[Opening Material to process section]
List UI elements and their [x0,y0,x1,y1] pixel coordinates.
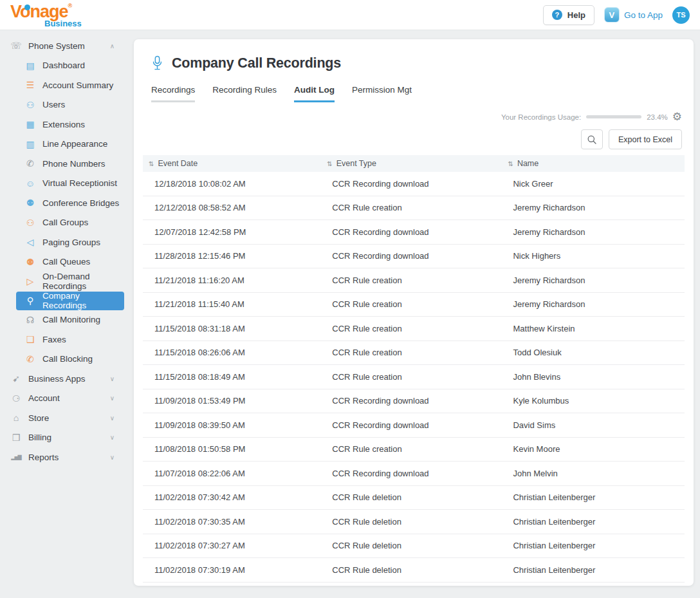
table-row: 11/15/2018 08:31:18 AM CCR Rule creation… [143,317,685,341]
user-avatar[interactable]: TS [672,6,690,24]
sidebar-item-label: Call Queues [42,257,90,266]
sidebar-item-reports[interactable]: ▂▅▇ Reports ∨ [0,447,134,467]
table-row: 12/07/2018 12:42:58 PM CCR Recording dow… [143,220,685,245]
cell-name: Todd Olesiuk [508,348,684,357]
cell-name: Jeremy Richardson [508,299,684,309]
sidebar-item-call-groups[interactable]: ⚇ Call Groups [0,213,134,233]
sidebar-item-account-summary[interactable]: ☰ Account Summary [0,75,134,95]
sidebar-item-business-apps[interactable]: ➹ Business Apps ∨ [0,369,134,389]
go-to-app-link[interactable]: V Go to App [604,7,663,23]
sidebar-item-label: Phone Numbers [42,159,106,169]
sidebar-item-call-blocking[interactable]: ✆ Call Blocking [0,350,134,369]
table-row: 12/18/2018 10:08:02 AM CCR Recording dow… [143,172,685,196]
export-to-excel-button[interactable]: Export to Excel [609,129,682,149]
cell-event-date: 11/02/2018 07:30:19 AM [143,565,327,575]
sidebar-item-call-monitoring[interactable]: ☊ Call Monitoring [0,310,134,330]
sidebar-item-icon: ▷ [23,276,37,286]
column-header-event-date[interactable]: ⇅ Event Date [143,159,327,168]
sidebar-item-icon: ⚲ [23,295,37,306]
sidebar-item-label: Faxes [42,335,66,344]
sidebar-item-icon: ⚉ [23,198,37,208]
table-row: 11/07/2018 08:22:06 AM CCR Recording dow… [143,462,685,486]
microphone-icon [151,55,163,72]
cell-event-type: CCR Recording download [327,420,508,430]
tab-recordings[interactable]: Recordings [151,85,195,102]
cell-event-type: CCR Rule creation [327,324,508,333]
chevron-icon: ∨ [110,454,115,461]
column-header-name[interactable]: ⇅ Name [508,159,684,168]
brand-sub-label: Business [44,19,82,28]
sidebar-item-phone-system[interactable]: ☏ Phone System ∧ [0,36,134,56]
sidebar-item-on-demand-recordings[interactable]: ▷ On-Demand Recordings [0,272,134,292]
top-header: Vonage® Business ? Help V Go to App TS [0,0,700,30]
chevron-icon: ∨ [110,375,115,382]
sidebar-item-icon: ⌂ [9,413,23,423]
table-row: 11/02/2018 07:30:27 AM CCR Rule deletion… [143,534,685,559]
sidebar-item-company-recordings[interactable]: ⚲ Company Recordings [16,292,124,310]
sidebar-item-label: Phone System [28,41,85,51]
table-row: 11/09/2018 08:39:50 AM CCR Recording dow… [143,413,685,438]
column-header-label: Event Type [336,159,376,168]
cell-name: Nick Greer [508,179,684,189]
cell-name: Matthew Kirstein [508,324,684,333]
chevron-icon: ∨ [110,434,115,441]
sidebar-item-paging-groups[interactable]: ◁ Paging Groups [0,232,134,252]
tab-audit-log[interactable]: Audit Log [294,85,335,102]
cell-event-date: 12/12/2018 08:58:52 AM [143,203,327,212]
cell-event-type: CCR Recording download [327,469,508,478]
cell-name: Jeremy Richardson [508,227,684,237]
sidebar-item-dashboard[interactable]: ▤ Dashboard [0,56,134,76]
sidebar-item-billing[interactable]: ❒ Billing ∨ [0,428,134,448]
search-button[interactable] [581,129,603,149]
help-button[interactable]: ? Help [543,5,594,25]
cell-event-type: CCR Rule deletion [327,492,508,502]
sidebar-item-label: Reports [28,453,59,462]
sidebar-item-users[interactable]: ⚇ Users [0,95,134,115]
tab-label: Recording Rules [212,85,277,95]
sidebar-item-label: Account [28,393,60,403]
cell-event-date: 11/28/2018 12:15:46 PM [143,251,327,261]
cell-name: Kevin Moore [508,444,684,454]
sidebar-item-line-appearance[interactable]: ▥ Line Appearance [0,135,134,154]
cell-event-type: CCR Rule creation [327,348,508,357]
sidebar-item-faxes[interactable]: ❑ Faxes [0,330,134,350]
table-row: 11/21/2018 11:15:40 AM CCR Rule creation… [143,293,685,317]
sidebar-item-label: Billing [28,433,51,442]
table-toolbar: Export to Excel [134,122,694,149]
main-content-card: Company Call Recordings Recordings Recor… [134,39,694,586]
sidebar-item-label: Call Groups [42,218,88,227]
cell-name: Christian Leitenberger [508,565,684,575]
cell-event-date: 11/02/2018 07:30:42 AM [143,492,327,502]
sidebar-item-virtual-receptionist[interactable]: ☺ Virtual Receptionist [0,174,134,194]
sidebar-item-store[interactable]: ⌂ Store ∨ [0,408,134,428]
chevron-icon: ∧ [110,42,115,50]
sidebar-item-label: Paging Groups [42,238,100,247]
tab-label: Audit Log [294,85,335,95]
cell-name: David Sims [508,420,684,430]
table-row: 11/09/2018 01:53:49 PM CCR Recording dow… [143,389,685,414]
table-row: 11/02/2018 07:30:35 AM CCR Rule deletion… [143,510,685,534]
cell-event-date: 11/09/2018 01:53:49 PM [143,396,327,406]
sidebar-item-label: On-Demand Recordings [42,272,134,291]
cell-name: Christian Leitenberger [508,541,684,550]
column-header-event-type[interactable]: ⇅ Event Type [327,159,508,168]
usage-progress-bar [586,115,641,118]
sidebar-item-account[interactable]: ⚆ Account ∨ [0,389,134,409]
tab-permission-mgt[interactable]: Permission Mgt [352,85,412,102]
sidebar-item-icon: ☰ [23,80,37,90]
cell-event-type: CCR Rule creation [327,444,508,454]
chevron-icon: ∨ [110,415,115,422]
sidebar-item-phone-numbers[interactable]: ✆ Phone Numbers [0,154,134,174]
sidebar-item-icon: ⚆ [9,393,23,404]
cell-event-date: 12/18/2018 10:08:02 AM [143,179,327,189]
registered-mark: ® [68,3,73,9]
gear-icon[interactable]: ⚙ [672,111,682,122]
column-header-label: Name [517,159,539,168]
tab-recording-rules[interactable]: Recording Rules [212,85,277,102]
sidebar-item-extensions[interactable]: ▦ Extensions [0,115,134,135]
sidebar-item-icon: ▂▅▇ [9,454,23,460]
sidebar-item-call-queues[interactable]: ⚉ Call Queues [0,252,134,272]
sidebar-item-conference-bridges[interactable]: ⚉ Conference Bridges [0,193,134,213]
sidebar-item-label: Extensions [42,120,85,129]
cell-name: Christian Leitenberger [508,517,684,527]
[Closing Material to process section]
- Problem description: Search the records for the string "Numbers", and copy every line that holds it.

- Task output:
sidebar-item-label: Phone Numbers [42,159,106,169]
sidebar-item-phone-numbers[interactable]: ✆ Phone Numbers [0,154,134,174]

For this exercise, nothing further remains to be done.